2.5.5 DISCRIMINATION TREES FOR INFORMATION RETRIEVAL
Search structures would become much more complex if what to be accessed is not structured data. Accessing such kind of data is studied in the field of information retrieval (IR). A discrimination tree (or network) is a data structure used for storing and retrieving large numbers of symbolic objects. The basic idea behind discrimination networks is to recursively partition a set of objects. Each partition divides the set of objects into subsets based on some simple rule.

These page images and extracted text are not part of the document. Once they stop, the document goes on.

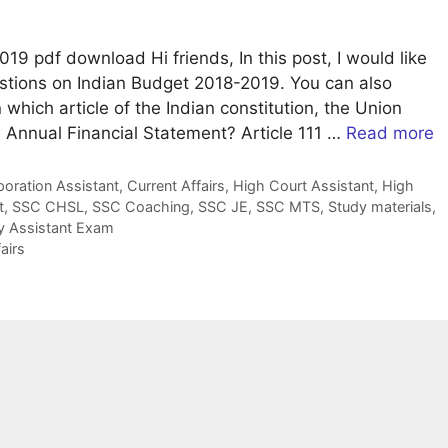
9 pdf download Hi friends, In this post, I would like
stions on Indian Budget 2018-2019. You can also
 which article of the Indian constitution, the Union
he Annual Financial Statement? Article 111 …
Read more
ration Assistant
,
Current Affairs
,
High Court Assistant
,
High
t
,
SSC CHSL
,
SSC Coaching
,
SSC JE
,
SSC MTS
,
Study materials
,
ty Assistant Exam
airs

In a problem solving approach called case-based reasoning [Kolodner 1993], previously acquired cases are stored in a discrimination network for convenience of later retrieval.
2.5.6 GRAPHS
A graph G = (V, E) consists of a set of vertices (or nodes), V, and a set of edges (or arcs), E. Each edge is a pair (v, w), where v, w ∈V. Various graph search algorithms have been developed. A path through a graph connects a sequence of nodes through successive arcs. Graphs serve as a useful vehicle to model many real-world problems. State space search (to be discussed later in this chapter) can usually be conducted through graph search algorithms, where the states form the vertices of a graph. Among the most fundamental graph search algorithms are depth-first and breadth-first search, which will be briefly reviewed in Section 2.8. The graph is a very general concept and many other data structures can be considered as special cases of a graph. For example, a
tree can be viewed as a graph in which two nodes have at most one path between them. A network can also be considered as a graph. Graphs play an important role in computational intelligence problem solving. Various problem solving constructs to be introduced in the next few chapters are all variations of graphs, such as entity-relationship diagrams for conceptual data modeling (Chapter 6), conceptual graphs and frame systems for knowledge representation (Chapter 6), as well as others.

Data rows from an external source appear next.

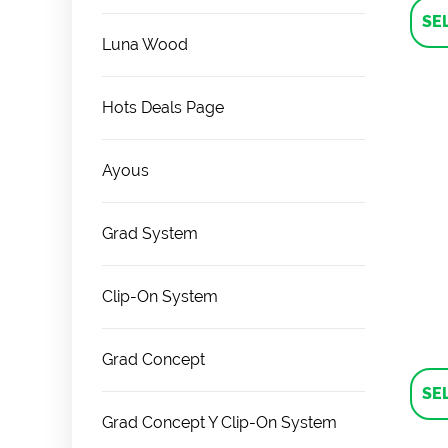
SE
Luna Wood
Hots Deals Page
Ayous
Grad System
Clip-On System
Grad Concept
SE
Grad Concept Y Clip-On System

2.5.7 REMARKS ON SEARCH OPERATION
One of the very important operations in many data structures is search, which is the operation of looking for a specific item in a data structure. It is interesting to note that relationship between search operation and operations under other names. For example, a "find" operation frequently means searching the data structure. Retrieval of information usually involves search, but may also involve some additional operations (for example, perform reasoning based on the result of search). Searching a tree or a graph may require visiting all the elements in that data structure (if the target of search is not there), in this case the search operation actually has the same effect of the traversal operation. For example, the depth first search (DFS) algorithm in graphs is an extension of the preorder traversal in trees. It can be considered as an extension of pre-order traversal for (ordered) trees. The search follows a particular direction (usually the leftmost), going as far as possible, until a dead end is reached. A backtrack then occurs and search continues in the same fashion until all the vertices have been visited. Breadth first search (BFS) in a graph can be considered as an extension of level order traversal for the trees. One thing we should keep in mind about graph search algorithms is that we should avoid visiting the same node more than once.